Today's workout:
Bike-145 minutes (36 miles)
Run-16 minutes (1.8 miles)
Swim-30 minutes
We started at 10 am this morning. It was a great ride-about 75 degrees for most of it and sunny. Really windy though-a cold front is on it's way through tonight. I'm going to try to post the route that we followed. Wayne has his iPhone set up to record all kinds of things-speed, distance, route, elevation...he can then upload it to his computer! It seems as if the battery in his phone will last for a while-and he has an extra battery pack that goes around his phone to give it extra charge time. It might even last for some of our longer rides! The ride was supposed to be "zone one". I think that means that we should be comfortable and able to talk for most of the ride. I think it went pretty well. Until Kristi asked me to tell a really long joke going up a hill-zone four! Zone four alert! So I looked up the zones to get a better idea of where we should be...

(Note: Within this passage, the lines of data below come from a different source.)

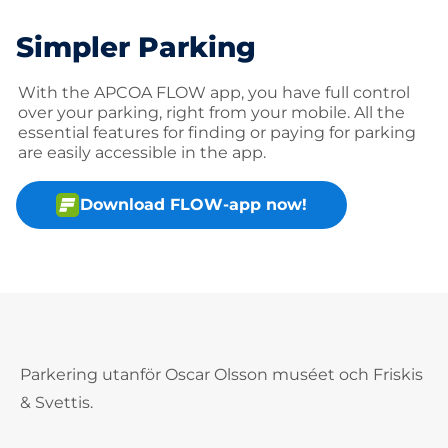
Simpler Parking
With the APCOA FLOW app, you have full control
over your parking, right from your mobile. All the
essential features for finding or paying for parking
are easily accessible in the app.
Download FLOW-app now!
Parkering utanför Oscar Olsson muséet och Friskis
& Svettis.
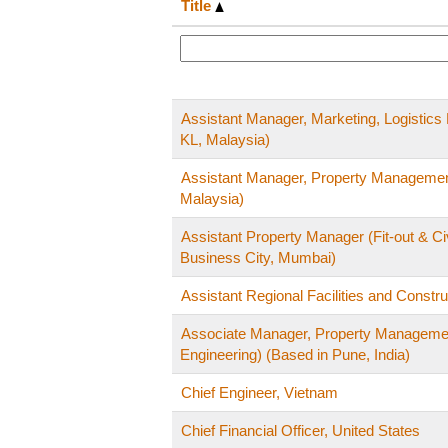
Title
Assistant Manager, Marketing, Logistic
KL, Malaysia)
Assistant Manager, Property Managemen
Malaysia)
Assistant Property Manager (Fit-out & Civ
Business City, Mumbai)
Assistant Regional Facilities and Constr
Associate Manager, Property Management 
Engineering) (Based in Pune, India)
Chief Engineer, Vietnam
Chief Financial Officer, United States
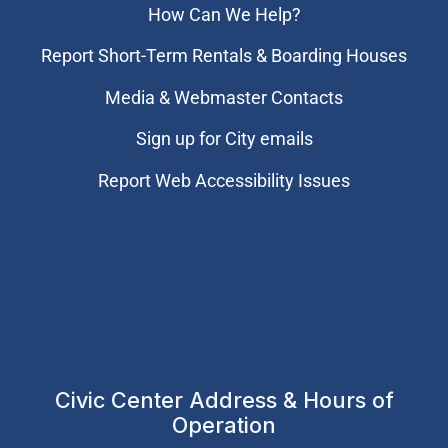
How Can We Help?
Report Short-Term Rentals & Boarding Houses
Media & Webmaster Contacts
Sign up for City emails
Report Web Accessibility Issues
Civic Center Address & Hours of
Operation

Zone 1-Easy pace "This is where you will be in the early season and in between hard workout days during the season. For many people, this is the hardest place to be. That feeling of "I'm not working hard enough" seems to be difficult for many people (Kristi). This is the zone, however, where you can maintain your fitness while recovering from harder work."
Zone 2-"Relatively easy zone to be in, but requires steady, moderate effort."
Zone 3-"This is where many people spend most of their time, because they "feel like" they're at or above 78%.
Zone 4-"Hammer zone-not used in Ironman training-usually Sprint or Olympic. Excessive time spent in this zone will quickly lead to diminishing returns."
It was kind of hard to tell our zone today because of the wind. The wind definitely makes my asthma act up a little, so I'm breathing harder anyway. Here's another way to look at it-from the training book-on a scale from 6-20 of Perceived Effort, Zone One is between 6-10, Zone Two is between 10-14, Zone Three is between 15-17, and Zone Four is between 18-20.
Ok, enough of the boring stuff. So we finished our ride, changed, got the pups, and ran our prescribed 15-20 minutes. Up, around Central Market, and back for 1.8 miles. Then a quick yogurt, two chocolate digestives, and some water-then off to the gym for a 30 minute swim. The heater isn't working yet. But surprisingly it wasn't too bad after the first couple laps! When I was finishing up, a lady was trying to get in the lane next to me-she asked if I was cold and I told her that after the first couple laps you get so numb that you can't even feel the cold anymore! She said it was like Barton Springs without the sun!
I decided to swim freestyle for the 30 minutes today. It was a nice change of pace. I took breaks every few laps to empty my goggles. I figured I should probably take the "easy" 30 minute swim on Saturdays to even out my arm muscles from just swimming breaststroke. 30 minutes seemed really easy today.
Kristi just reported in to the Blog Master-says her pool is 60 degrees. Ridiculously cold! I couldn't do that. No way.
Bonnie reported in-Ran this morning in the "wintry rain". I don't miss that weather at all! She's going to do the long ride on the trainer tomorrow.
If I had to sum this training day up in one word, it would be "Hungry". Here's what I ate today:
6:30 am-A bowl of gross rabbit food cereal with a glass of OJ/H2O.
9 am-Smoothie and two eggos
During the ride-Almond snickers and a bag of honey stingers
After the run-Yogurt and two cookies
After the swim-Spinach salad, cauliflower cheese soup, and another smoothie.
I bottomed out with hunger twice-once before my second breakfast, and once at mile 33 on the ride. But the swim was good-no hunger at all. And I'm nice and full now. Toasty warm, sitting on the couch with the sun streaming in through the windows. I should sleep well tonight!
Later gators!
M :)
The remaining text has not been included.